**Task description**
Could you retype the records below exactly as they appear, skipping any pictures?

++++++++++

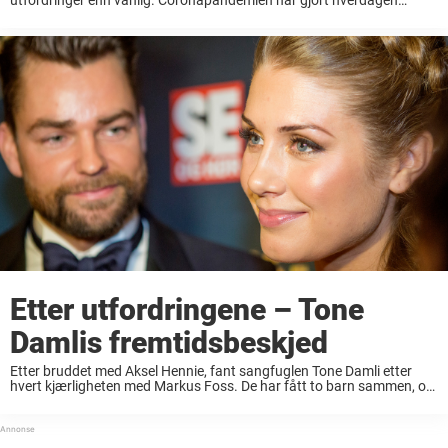
hardere for veldig mange. Flere har også slitt med karrieren sin, ...
Etter utfordringene – Tone
Damlis fremtidsbeskjed
Etter bruddet med Aksel Hennie, fant sangfuglen Tone Damli etter
hvert kjærligheten med Markus Foss. De har fått to barn sammen, og
tar man en titt på sosiale medier, ser det ut til at lykken ...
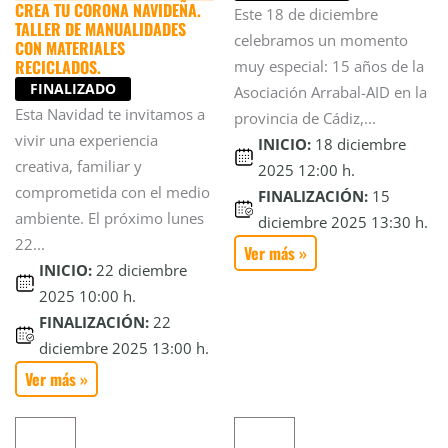
CREA TU CORONA NAVIDEÑA.
Este 18 de diciembre
TALLER DE MANUALIDADES
celebramos un momento
CON MATERIALES
RECICLADOS.
muy especial: 15 años de la
FINALIZADO
Asociación Arrabal-AID en la
Esta Navidad te invitamos a
provincia de Cádiz,...
vivir una experiencia
INICIO:
18 diciembre
creativa, familiar y
2025 12:00 h.
comprometida con el medio
FINALIZACIÓN:
15
ambiente. El próximo lunes
diciembre 2025 13:30 h.
22...
Ver más »
INICIO:
22 diciembre
2025 10:00 h.
FINALIZACIÓN:
22
diciembre 2025 13:00 h.
Ver más »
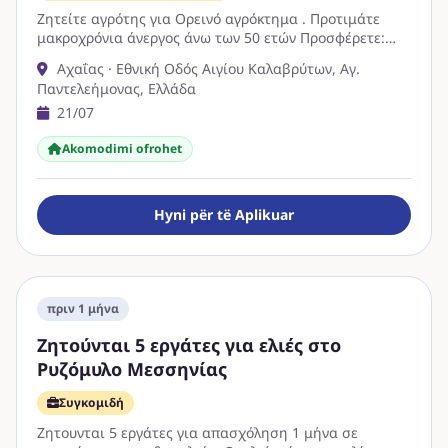
Ζητείτε αγρότης για Ορεινό αγρόκτημα . Προτιμάτε
μακροχρόνια άνεργος άνω των 50 ετών Προσφέρετε:
Μόνιμη εργασία Διαμονή Διατροφή Ασφάλεια Μισθός
Αχαΐας · Εθνική Οδός Αιγίου Καλαβρύτων, Αγ.
…
Παντελεήμονας, Ελλάδα
21/07
Akomodimi ofrohet
Hyni për të Aplikuar
πριν 1 μήνα
Ζητούνται 5 εργάτες για ελιές στο
Ρυζόμυλο Μεσσηνίας
Συγκομιδή
Ζητουνται 5 εργάτες για απασχόληση 1 μήνα σε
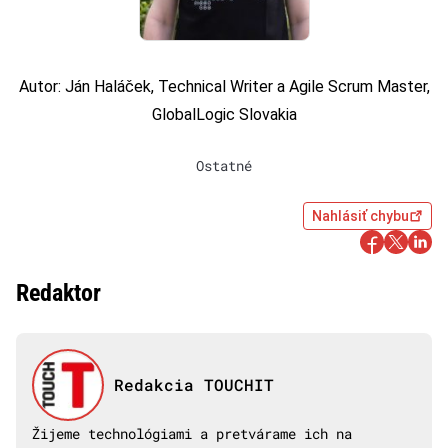
Autor: Ján Haláček, Technical Writer a Agile Scrum Master,
GlobalLogic Slovakia
Ostatné
Nahlásiť chybu
Redaktor
Redakcia TOUCHIT
Žijeme technológiami a pretvárame ich na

++++++++++

**Response to the task**
hardere for veldig mange. Flere har også slitt med karrieren sin, ...
Etter utfordringene – Tone
Damlis fremtidsbeskjed
Etter bruddet med Aksel Hennie, fant sangfuglen Tone Damli etter
hvert kjærligheten med Markus Foss. De har fått to barn sammen, og
tar man en titt på sosiale medier, ser det ut til at lykken ...
CREA TU CORONA NAVIDEÑA.
Este 18 de diciembre
TALLER DE MANUALIDADES
celebramos un momento
CON MATERIALES
RECICLADOS.
muy especial: 15 años de la
FINALIZADO
Asociación Arrabal-AID en la
Esta Navidad te invitamos a
provincia de Cádiz,...
vivir una experiencia
INICIO:
18 diciembre
creativa, familiar y
2025 12:00 h.
comprometida con el medio
FINALIZACIÓN:
15
ambiente. El próximo lunes
diciembre 2025 13:30 h.
22...
Ver más »
INICIO:
22 diciembre
2025 10:00 h.
FINALIZACIÓN:
22
diciembre 2025 13:00 h.
Ver más »
Ζητείτε αγρότης για Ορεινό αγρόκτημα . Προτιμάτε
μακροχρόνια άνεργος άνω των 50 ετών Προσφέρετε:
Μόνιμη εργασία Διαμονή Διατροφή Ασφάλεια Μισθός
Αχαΐας · Εθνική Οδός Αιγίου Καλαβρύτων, Αγ.
…
Παντελεήμονας, Ελλάδα
21/07
Akomodimi ofrohet
Hyni për të Aplikuar
πριν 1 μήνα
Ζητούνται 5 εργάτες για ελιές στο
Ρυζόμυλο Μεσσηνίας
Συγκομιδή
Ζητουνται 5 εργάτες για απασχόληση 1 μήνα σε
Autor: Ján Haláček, Technical Writer a Agile Scrum Master,
GlobalLogic Slovakia
Ostatné
Nahlásiť chybu
Redaktor
Redakcia TOUCHIT
Žijeme technológiami a pretvárame ich na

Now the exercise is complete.